It has now been found that it is possible to fit the very thin and
sensitive needle in damage-free manner with the necessary sealing
action without said adapter. For this purpose it is introduced
between the entire central area between the ribs of a larger bore
in the shaft embracing both ends of the needle and at the end is
pressed with press fit into a bore, which is somewhat longer than
the needle diameter. It is supported on a shoulder within said bore
and can consequently freely communicate to the discharge orifice.
On insertion the needle is held at its end carrying the tip by a
collet, which has a central pin engaging in the needle and
consequently preventing a crushing and damage to the sensitive tip.
This is important, because damage-free tips are necessary for the
perforation of the closing plug in the same way as in a hypodermic
needle, so as to avoid the needle detaching particles from the
container or piston wall on penetrating the same and which would
lead to a clogging of the discharge orifice or could even enter the
respiratory tracts of the patient.
These and further features can be gathered from the claims,
description and drawings and the individual features, both singly
or in the form of sub-combinations, can be implemented in an
embodiment of the invention and in other fields and can represent
advantageous, independently protectable constructions for which
protection is hereby claimed. The subdivision of the application
into individual sections and the subtitles in no way restrict the
general validity of the statements made thereunder.
BRIEF DESCRIPTION OF THE DRAWINGS
An embodiment of the invention is described in greater detail
hereinafter relative to the drawings, wherein show:
FIGS. 1 & 2 Longitudinal sections through a dispenser in two
operating positions.
FIGS. 3 & 4 Longitudinal sections through other
embodiments.
FIGS. 5 to 7 Three operating positions of a further, preferred
embodiment, in each case in longitudinal section.
DESCRIPTION OF THE PREFERRED EMBODIMENTS
The dispenser 11 shown in FIGS. 1 and 2 is a disposable atomizer
applying or discharging its complete charge in a single stroke. It
has a casing 12 with an elongated adapter section 13. It projects
centrally out of a casing actuating shoulder 14, which is oval in
plan view and projects to two sides in epaulette-like manner. A
casing jacket 15 directed in opposition to the adapter is connected
to the shoulder 14 and has on its flatter sides in each case an
actuating cutout 16.
Through the actuating cutout 16 the actuating face 17 of a sleeve
18 is accessible with a finger, which receives a glass ampoule 19,
supported in the sleeve by webs 20 and which contains a liquid
chamber 21. The sleeve 18 and ampoule 19 are in the form of
elongated, deep, circular cylindrical containers.

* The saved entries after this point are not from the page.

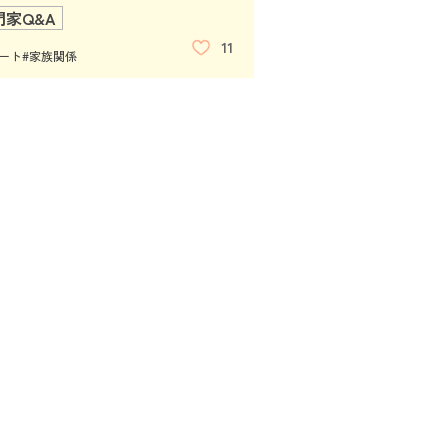
門家Q&A
11
ポート
#家族関係
たされない気持ちを食べる
食障害は子どもに遺伝する
とで埋めようとしていた高
食障害から管理栄養士へ ～
？
時代の私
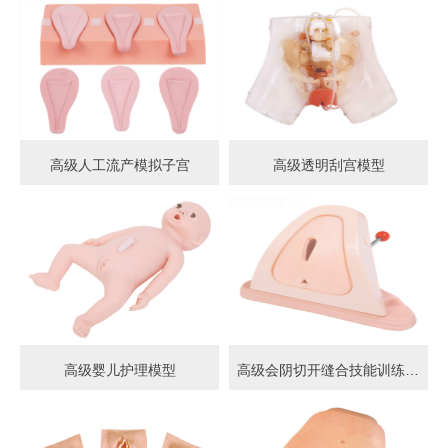
高级人工流产模拟子宫
高级透明刮宫模型
高级婴儿护理模型
高级会阴切开缝合技能训练模型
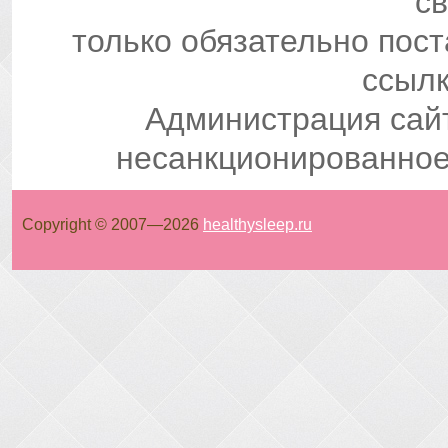
св
только обязательно пос
ссылк
Администрация сай
несанкционированное
Copyright © 2007—
2026
healthysleep.ru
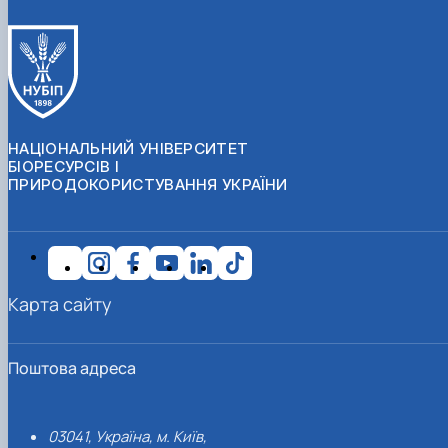
НАЦІОНАЛЬНИЙ УНІВЕРСИТЕТ
БІОРЕСУРСІВ І
ПРИРОДОКОРИСТУВАННЯ УКРАЇНИ
Карта сайту
Поштова адреса
03041, Україна, м. Київ,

Onto the plastic sleeve is shaped a ring 23 by means of thin,
preset breaking point-forming, web-like material bridges 22 and
which is received in a snap connection 24 on the underside of the
shoulder, adjacent to the inner area 25 of the substantially hollow
adapter 13.
The liquid chamber 1 in the ampoule 19 is sealed by a plug 26 made
from a rubbery material and which sealingly engages on the circular
cylindrical wall of the liquid chamber 21. It is relatively
elongated and has central recesses 28, emanating from each of its
end sides and which are separated by a central web 29, which forms
a perforatable membrane. The sleeve 18 and ampoule 19 project
centrally into the inner area of the adapter 13 and are guided
there with the outer wall of the sleeve 18 and an upper flange 30
of the ampoule 19 on lateral webs 31 in the interior 25 of the
adapter 13, namely over the length of an actuating path.
At the end of the actuating path a plunger 34 is received by means
of a ring 32, which is connected thereto by means of preset
breaking point-forming material bridges 33 and which extends in the
interior of the adapter 13 centrally up to just before the ampoule
19 or its plug 26. In the interior of the plunger 34 there is a
connecting channel 35, which is connected to the inner channel 36
of a hollow ram 37, which comprises a steel needle on which,
directed towards the plug, is formed by bevelling a tip 38. The
steel needle is received in a relatively solid metal adapter ring
39, which is externally provided with an annular, barb-like tooth
system. By means of the latter it is pressed into an opening 40 in
the plunger 34 connected to the connecting channel.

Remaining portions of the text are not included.